Credit: minerals. The inner core spins at a different speed than the rest of the planet. Credit: Huff Post Science The freezing of liquid iron into crystalline form at the inner core boundary produces residual liquid that contains more light elements than the overlying liquid.
Scientists recognize patterns in these rocks and sediment, and they can evaluate the composition of rocks and other samples taken from different depths of the Earth during routine excavation and geologic studies in the lab. Currents within the mantle have broken the crust into blocks, called plates, which slowly move around, colliding to build mountains or rifting apart to form new seafloor.

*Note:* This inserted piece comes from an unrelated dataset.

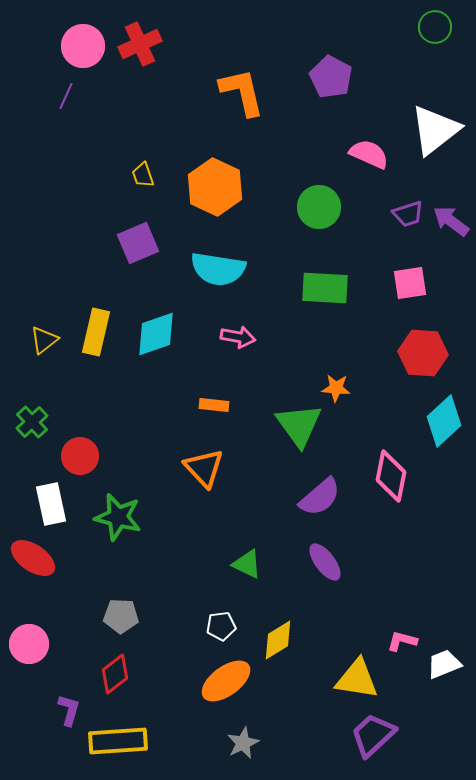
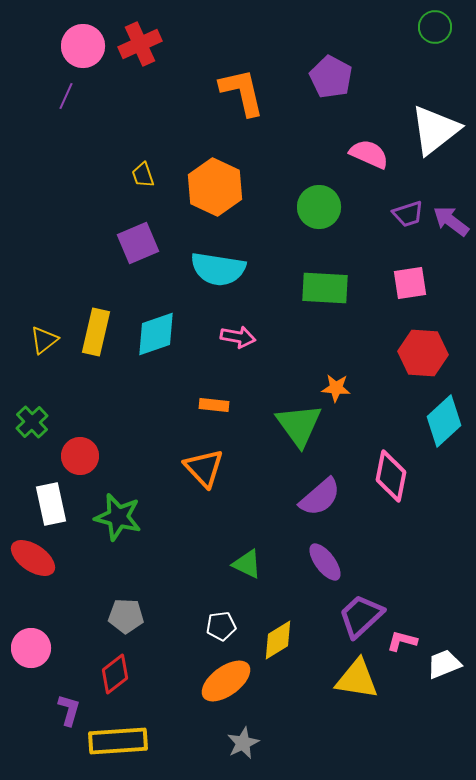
gray pentagon at (121, 616): moved 5 px right
pink circle at (29, 644): moved 2 px right, 4 px down
purple trapezoid at (373, 735): moved 12 px left, 119 px up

It also means that the Earth's inner core, and the processes that drive it, are far more complex than previously thought!
These are used, along with measurements of the gravitational and magnetic fields of the Earth and experiments with crystalline solids at pressures and temperatures characteristic of the Earth's deep interior, to determine what Earth's layers looks like. Because we cannot sample the deep Earth, we must deduce its composition either by looking at the clues hidden in igneous and metamorphic rocks, or by examining proxies for composition and structure such as the three-dimensional variation of the velocity of seismic waves produced by earthquakes and sampled by networks of seismometers on the surface.
Recent discoveries also suggest that the solid inner core itself is composed of layers, separated by a transition zone about to km thick. The speed of seismic waves is affected by the properties of the material the waves pass through; the stiffness of material affects the speed of these waves.
For Dr Lineweaver, the next step is to use the type of analysis used in the paper to investigate the composition of the planets around Alpha Centauri, the closest star system to our own. Between this and an inner sphere, he reasoned there was an air gap of the same distance.
Let's take a look at them and see what they have going on.